Data shown below:

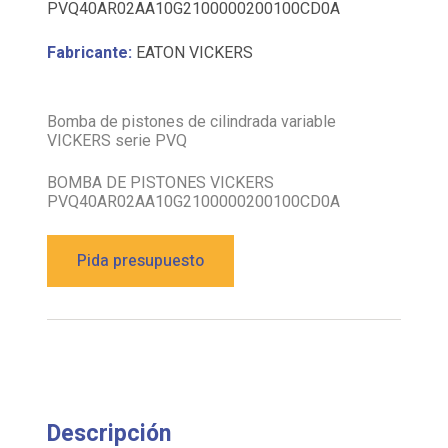
PVQ40AR02AA10G2100000200100CD0A
Fabricante:
EATON VICKERS
Bomba de pistones de cilindrada variable
VICKERS serie PVQ
BOMBA DE PISTONES VICKERS
PVQ40AR02AA10G2100000200100CD0A
Pida presupuesto
Descripción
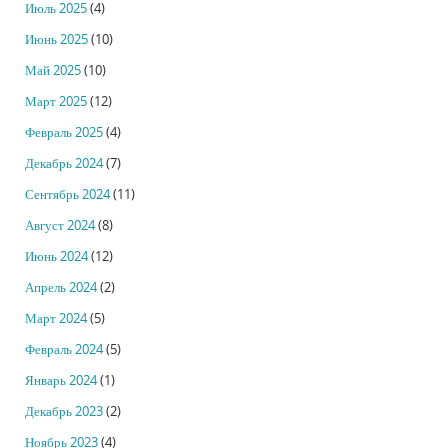
Июль 2025
(4)
Июнь 2025
(10)
Май 2025
(10)
Март 2025
(12)
Февраль 2025
(4)
Декабрь 2024
(7)
Сентябрь 2024
(11)
Август 2024
(8)
Июнь 2024
(12)
Апрель 2024
(2)
Март 2024
(5)
Февраль 2024
(5)
Январь 2024
(1)
Декабрь 2023
(2)
Ноябрь 2023
(4)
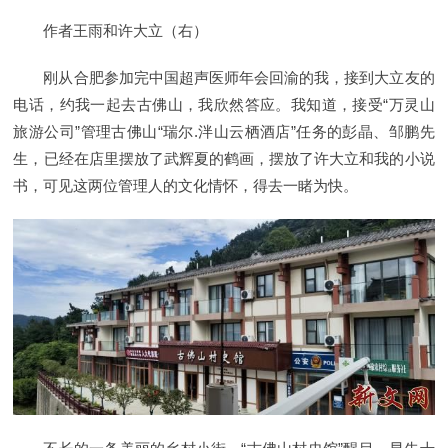
作者王雨和许大立（右）
刚从合肥参加完中国超声医师年会回渝的我，接到大立友的
电话，约我一起去古佛山，我欣然答应。我知道，接受“万灵山
旅游公司”管理古佛山“瑞尔.泮山云栖酒店”任务的彭晶、邹鹏先
生，已经在店里摆放了武辉夏的鹤画，摆放了许大立和我的小说
书，可见这两位管理人的文化情怀，得去一睹为快。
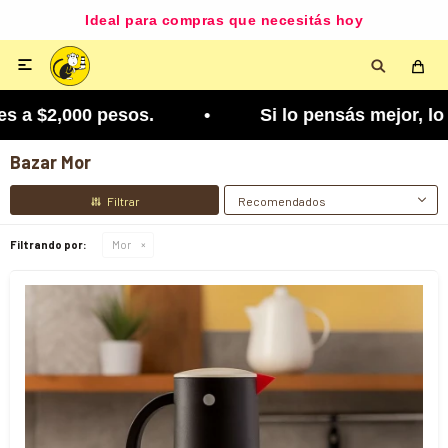
Ideal para compras que necesitás hoy

,000 pesos. • Si lo pensás mejor, lo podés cambia
Bazar Mor
Recomendados
Filtrando por:
Mor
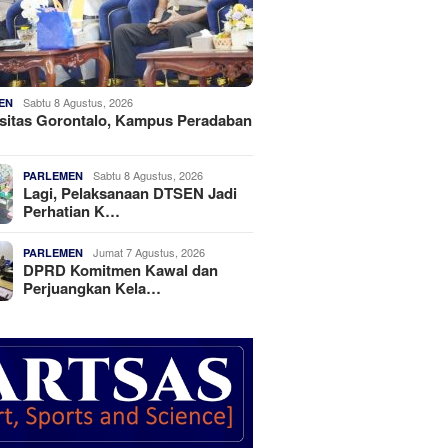
Sabtu 8 Agustus, 2026
EN
sitas Gorontalo, Kampus Peradaban
Sabtu 8 Agustus, 2026
PARLEMEN
Lagi, Pelaksanaan DTSEN Jadi
Perhatian K…
Jumat 7 Agustus, 2026
PARLEMEN
DPRD Komitmen Kawal dan
Perjuangkan Kela…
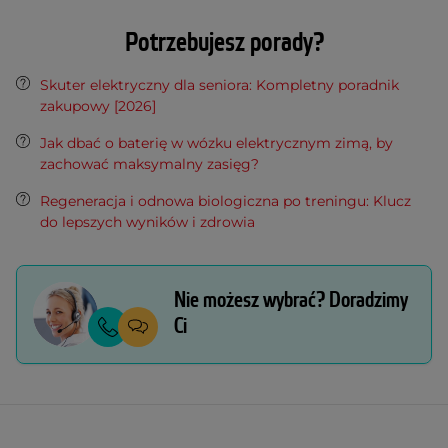
Potrzebujesz porady?
Skuter elektryczny dla seniora: Kompletny poradnik
zakupowy [2026]
Jak dbać o baterię w wózku elektrycznym zimą, by
zachować maksymalny zasięg?
Regeneracja i odnowa biologiczna po treningu: Klucz
do lepszych wyników i zdrowia
Nie możesz wybrać? Doradzimy
Ci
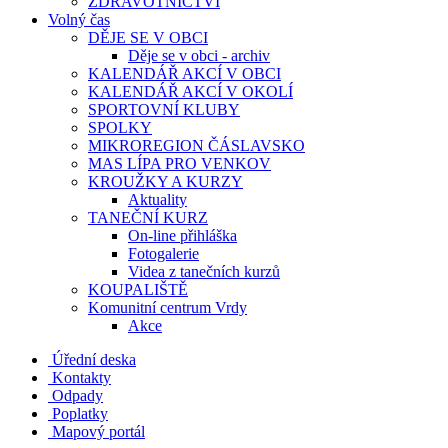
ZDRAVOTNICTVÍ
Volný čas
DĚJE SE V OBCI
Děje se v obci - archiv
KALENDÁŘ AKCÍ V OBCI
KALENDÁŘ AKCÍ V OKOLÍ
SPORTOVNÍ KLUBY
SPOLKY
MIKROREGION ČÁSLAVSKO
MAS LÍPA PRO VENKOV
KROUŽKY A KURZY
Aktuality
TANEČNÍ KURZ
On-line přihláška
Fotogalerie
Videa z tanečních kurzů
KOUPALIŠTĚ
Komunitní centrum Vrdy
Akce
Úřední deska
Kontakty
Odpady
Poplatky
Mapový portál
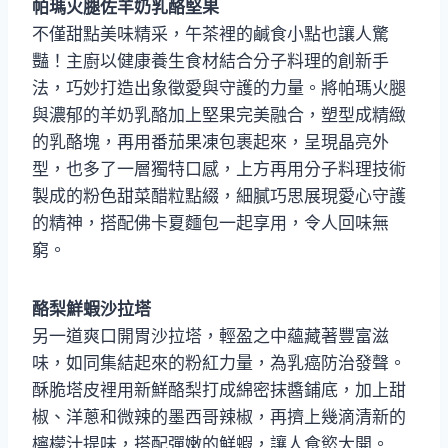
帕瑪火腿佐羊奶乳酪堅果
不僅甜點美味精采，午茶裡的鹹食小點也讓人驚
豔！主廚以健康養生食材結合分子料理的創新手
法，巧妙打造出象徵愛與守護的力量。將帕瑪火腿
與濃郁的羊奶乳酪加上堅果完美融合，塑型成精緻
的乳酪塊，再用番茄果凍包裹起來，呈現晶亮外
型，也多了一層獨特口感，上方再用分子料理技術
製成的粉色甜菜醋粒點綴，細膩巧思展現愛心守護
的精神，搭配佛卡夏麵包一起享用，令人回味無
窮。
酪梨鮮蝦沙拉塔
另一道爽口開胃沙拉塔，輕盈之中蘊藏著豐富滋
味，如同集結起來的粉紅力量，為乳癌防治發聲。
酥脆塔皮裡用新鮮酪梨打成綿密抹醬鋪底，加上甜
椒、洋蔥和微辣的墨西哥辣椒，再擠上幾滴清新的
檸檬汁提味，搭配彈嫩的鮮蝦，讓人食慾大開。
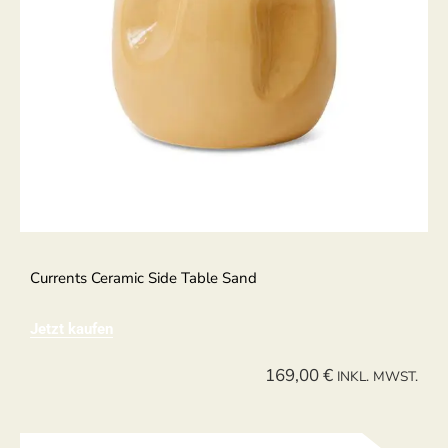
Currents Ceramic Side Table Sand
Jetzt kaufen
169,00
€
INKL. MWST.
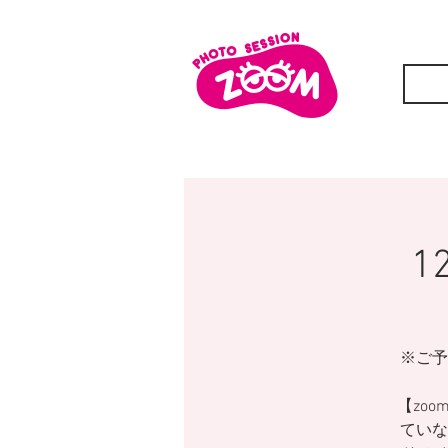
1
※ご予
【zoo
ていな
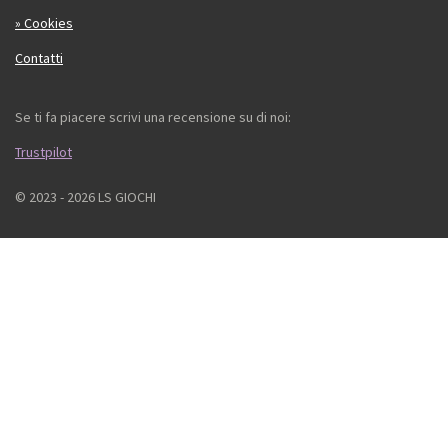
» Cookies
Contatti
Se ti fa piacere scrivi una recensione su di noi:
Trustpilot
© 2023 - 2026 LS GIOCHI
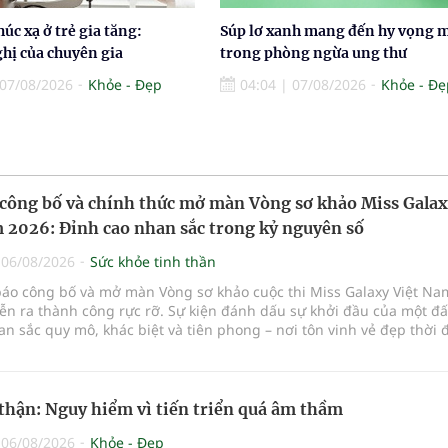
húc xạ ở trẻ gia tăng:
Súp lơ xanh mang đến hy vọng 
hị của chuyên gia
trong phòng ngừa ung thư
07/08/2026
Khỏe - Đẹp
04:04
|
07/08/2026
Khỏe - Đẹ
công bố và chính thức mở màn Vòng sơ khảo Miss Gala
 2026: Đỉnh cao nhan sắc trong kỷ nguyên số
|
06/08/2026
Sức khỏe tinh thần
báo công bố và mở màn Vòng sơ khảo cuộc thi Miss Galaxy Việt Na
ễn ra thành công rực rỡ. Sự kiện đánh dấu sự khởi đầu của một đ
n sắc quy mô, khác biệt và tiên phong – nơi tôn vinh vẻ đẹp thời 
p giữa Tri thức, Bản lĩnh, Văn hóa và Công nghệ số
thận: Nguy hiểm vì tiến triển quá âm thầm
|
06/08/2026
Khỏe - Đẹp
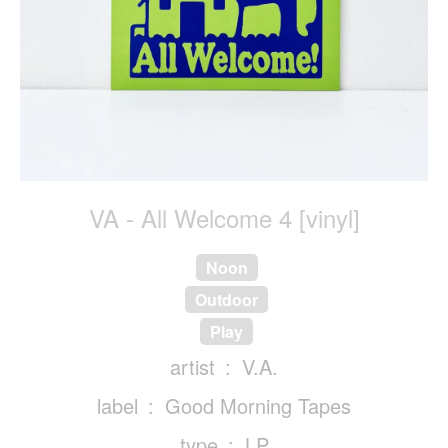
VA - All Welcome 4 [vinyl]
Noon
Outdoor
Play
artist
V.A.
label
Good Morning Tapes
type
LP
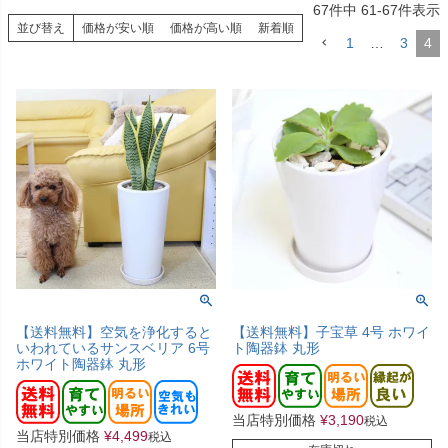
67
件中
61
-
67
件表示
並び替え
価格が安い順
価格が高い順
新着順
1
…
3
4
【送料無料】空気を浄化すると
【送料無料】子宝草 4号 ホワイ
いわれているサンスベリア 6号
ト陶器鉢 丸形
ホワイト陶器鉢 丸形
当店特別価格
¥
3,190
税込
当店特別価格
¥
4,499
税込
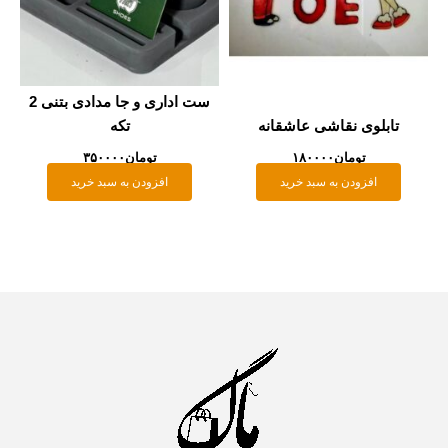
ست اداری و جا مدادی بتنی 2
ه
تکه
تومان
۳۵۰۰۰۰
افزودن به سبد خرید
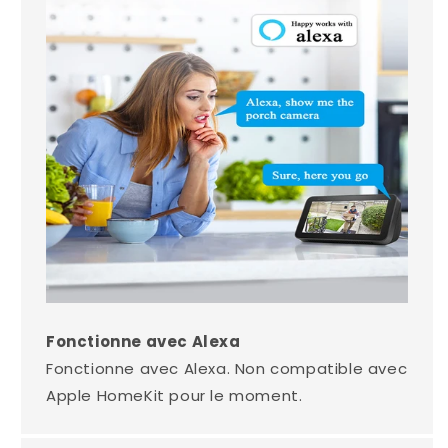
Fonctionne avec Alexa
Fonctionne avec Alexa. Non compatible avec
Apple HomeKit pour le moment.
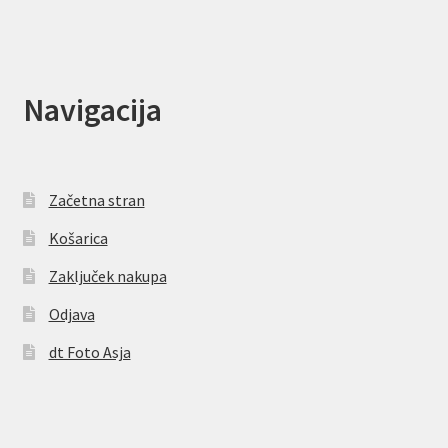
Navigacija
Začetna stran
Košarica
Zaključek nakupa
Odjava
dt Foto Asja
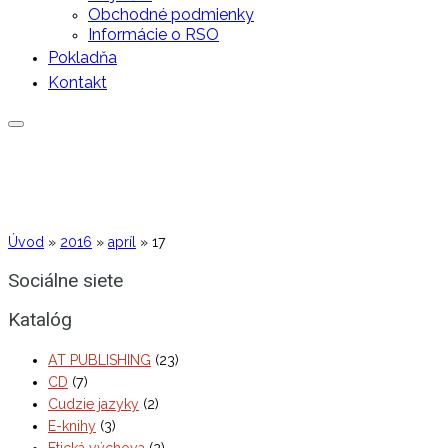
Obchodné podmienky
Informácie o RSO
Pokladňa
Kontakt
Úvod
»
2016
»
apríl
»
17
Sociálne siete
Katalóg
AT PUBLISHING
(23)
CD
(7)
Cudzie jazyky
(2)
E-knihy
(3)
Etická výchova
(2)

End of Data shown.

What this task involves
Indicate the number of lines in the data above that contain the string "Alexa", without any additional text.

Expected answer
2